There are efforts to discourage the use of fossil fuels. The Towns of East Hampton and Southampton have both committed to renewable energy sources providing 100 percent of the electricity used in both towns, by 2020 in East Hampton and 2025 in Southampton. Solar and offshore wind are to be the main sources.

Solar panels turning sunlight into electricity and wind power are now cheaper, according to a variety of reports issued this year, than generating electricity in plants with fossil fuels. These plants, mainly coal-fired, annually pump many billions of tons of carbon dioxide and other greenhouse gasses into the atmosphere.

They trap heat and are the main cause of global warming and thus climate change. “If we continue business as usual, we would get into catastrophic and irreversible effects of climate change,” said Gordian Raacke, executive director of Renewable Energy Long Island.

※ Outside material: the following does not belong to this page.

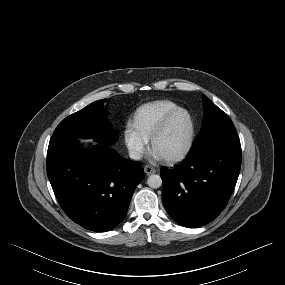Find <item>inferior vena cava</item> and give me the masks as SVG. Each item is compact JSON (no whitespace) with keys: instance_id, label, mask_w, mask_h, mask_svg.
I'll return each instance as SVG.
<instances>
[{"instance_id":"602c4592","label":"inferior vena cava","mask_w":285,"mask_h":285,"mask_svg":"<svg viewBox=\"0 0 285 285\" xmlns=\"http://www.w3.org/2000/svg\"><path fill=\"white\" fill-rule=\"evenodd\" d=\"M129 156L131 159H134V160H140L142 158L141 153L137 151H130Z\"/></svg>"}]
</instances>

In addition to Southampton and East Hampton, other municipalities in Suffolk are taking action. The New York State Energy Research and Development Authority in recent months recognized the towns of Southold and Smithtown for “reducing energy use” and “driving clean energy locally.”
Brookhaven Town Supervisor Ed Romaine, who long represented Shelter Island as a county legislator, has been in the forefront here on climate change.

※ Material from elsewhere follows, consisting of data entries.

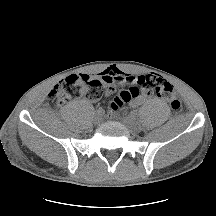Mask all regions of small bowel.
I'll list each match as a JSON object with an SVG mask.
<instances>
[{
    "label": "small bowel",
    "mask_w": 216,
    "mask_h": 216,
    "mask_svg": "<svg viewBox=\"0 0 216 216\" xmlns=\"http://www.w3.org/2000/svg\"><path fill=\"white\" fill-rule=\"evenodd\" d=\"M148 75L133 76L126 73L116 67H110L98 74V77L105 85L104 95L110 96L116 89V87L126 84L138 86L140 81L146 78ZM151 92L148 89L140 88L139 94L131 100V106L137 107L145 102Z\"/></svg>",
    "instance_id": "c3829d8e"
}]
</instances>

As he said in a “State of the Town Address” in March, we’ve “already begun to see some of the effects of our rising seas.”

Mr. Romaine spoke of all new home construction in Brookhaven now required to be “solar-ready” and the town replacing its street lights with energy-efficient LED lights. As for  gasoline and diesel-powered vehicles, he said the town is going to hybrid and electric vehicles.

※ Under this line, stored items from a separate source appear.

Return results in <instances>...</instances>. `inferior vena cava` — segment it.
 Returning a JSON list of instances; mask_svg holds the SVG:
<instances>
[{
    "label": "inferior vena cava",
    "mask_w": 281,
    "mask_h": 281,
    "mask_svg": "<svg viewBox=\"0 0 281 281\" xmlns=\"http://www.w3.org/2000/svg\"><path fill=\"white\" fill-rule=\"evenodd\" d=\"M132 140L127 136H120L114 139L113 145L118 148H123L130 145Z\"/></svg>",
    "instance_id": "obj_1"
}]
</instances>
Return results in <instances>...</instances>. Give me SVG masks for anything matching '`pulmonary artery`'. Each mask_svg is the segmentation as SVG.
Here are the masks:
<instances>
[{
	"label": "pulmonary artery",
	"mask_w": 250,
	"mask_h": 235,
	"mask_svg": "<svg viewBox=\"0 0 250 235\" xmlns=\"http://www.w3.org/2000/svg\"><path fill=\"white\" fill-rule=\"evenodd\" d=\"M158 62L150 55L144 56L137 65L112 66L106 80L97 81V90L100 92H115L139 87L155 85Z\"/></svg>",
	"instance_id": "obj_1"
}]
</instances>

In June, when President Trump pulled the U.S. out of the Paris Agreement on climate change, Mr. Romaine, a Republican, issued a strong statement criticizing the decision.

The denial that climate change is happening comes despite 2016 being the hottest year on record in 137 years of record-keeping, with the previous record-holders 2015 and 2014, according to a 298-page report of the U.S. National Oceanic and Atmospheric Administration and American Meteorological Society.

As an article last month in National Geographic noted, the report also found global averages for sea surface temperature — key in feeding hurricanes — and sea level also “reached record highs” while the “extent of Antarctic sea-ice hit record lows.”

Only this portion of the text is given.